La population de loups continue à progresser en France

La population de loups continue à progresser en France

La population de loups continue à progresser en France, mais plus lentement informe l’office français de la biodiversité. C’est une espèce protégée en France et en Europe. Elle n’est présente en meute que dans le Jura et les Alpes.

(AFP)

La population de loups continue à progresser en France, mais plus lentement informe l’office français de la biodiversité (OFB). C’est une espèce protégée en France et en Europe. Elle n’est présente en meute que dans le Jura et les Alpes. Des syndicats d’éleveurs dénoncent toujours les attaques et des retards de paiement pour le financement par l’État de moyen de protection.

La population de loups gris en France est estimée à 580 loups adultes, contre 530 un an plus tôt, mais le rythme de progression de cette espèce menacée a ralenti comparé à 2019. « L’estimation des effectifs est à 580 au sortir de l’hiver », a indiqué l’office français de la biodiversité (OFB) à l’AFP. Mais « la dynamique de progression de la population ralentit » avec « un taux de survie qui baisse », les raisons devant encore être étudiées.

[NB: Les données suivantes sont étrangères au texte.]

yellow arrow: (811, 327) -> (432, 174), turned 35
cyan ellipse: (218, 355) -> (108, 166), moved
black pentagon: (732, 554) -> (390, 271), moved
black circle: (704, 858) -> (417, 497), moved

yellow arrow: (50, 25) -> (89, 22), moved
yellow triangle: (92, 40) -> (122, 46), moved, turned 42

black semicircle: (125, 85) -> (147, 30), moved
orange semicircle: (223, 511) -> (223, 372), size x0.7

Il y a un an, la population adulte avait progressé de 100 individus, passant le cap des 500. Le plan loup adopté en 2018 prévoyait que ce seuil ne serait atteint qu’en 2023. Il correspond à l’aptitude d’une population à moyen terme (100 ans) « à résister au risque d’extinction ».

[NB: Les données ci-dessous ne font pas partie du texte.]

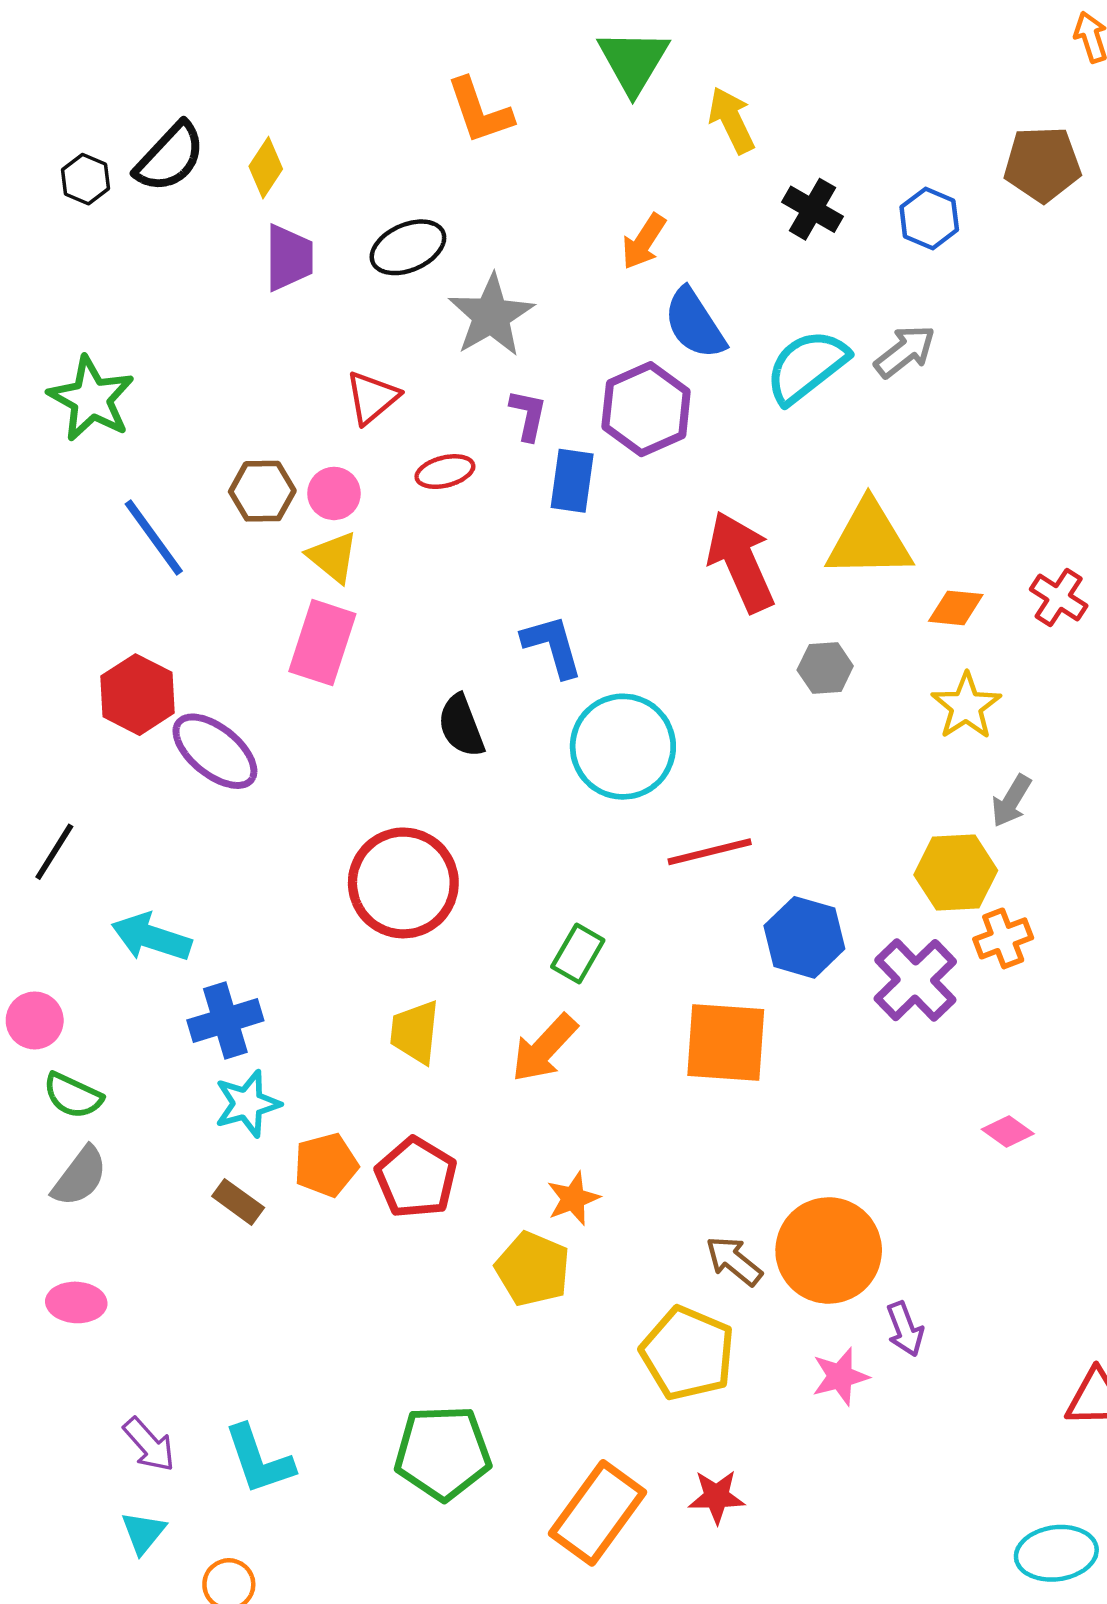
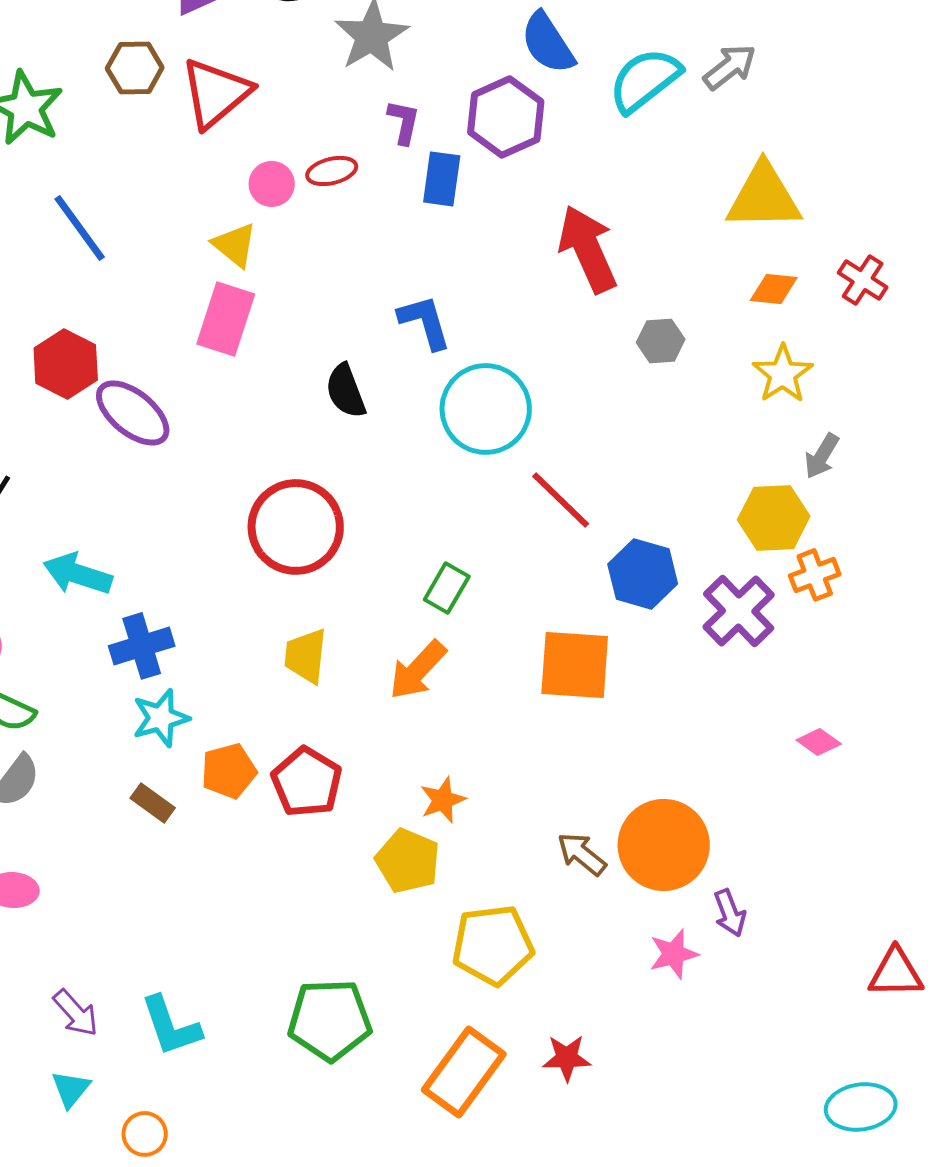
red triangle: (372, 398) -> (216, 93), moved, size x1.5
brown hexagon: (262, 491) -> (135, 68), moved
pink circle: (334, 493) -> (272, 184), moved
yellow triangle: (869, 540) -> (764, 197), moved
red line: (710, 852) -> (561, 500), turned 58
yellow pentagon: (688, 1353) -> (493, 945), moved, turned -30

« Il n’y a toujours pas de meutes constituées en dehors des Alpes et du Jura« , même si le loup peut être présent de façon permanente dans d’autres régions et que des individus solitaires ont pu être observés jusqu’au Centre ou en Normandie, selon l’OFB.

Ces carnivores, éradiqués par l’homme dans les années 1930 et revenus naturellement par l’Italie dans les années 1990, se concentrent dans les Alpes, le Sud-Est et l’Est.

Le loup présent en meute dans le Jura

La présence de plus en plus importante du prédateur est combattue par les éleveurs qui dénoncent les attaques contre leurs troupeaux. Dans un communiqué commun, huit fédérations agricoles et d’éleveurs, dont la FNSEA, critiquent des « attaques à répétition (…) les retards de paiements observés pour le financement des moyens de protection et les indemnisations des dommages ».

En 2019, 3 742 attaques ont eu lieu contre 12 451 animaux, en majorité des ovins, selon les chiffres officiels. Plus de 7,4 millions d’ovins sont présents en France, avec plus de 21 000 éleveurs ovins professionnels, selon la fédération nationale ovine (FNO).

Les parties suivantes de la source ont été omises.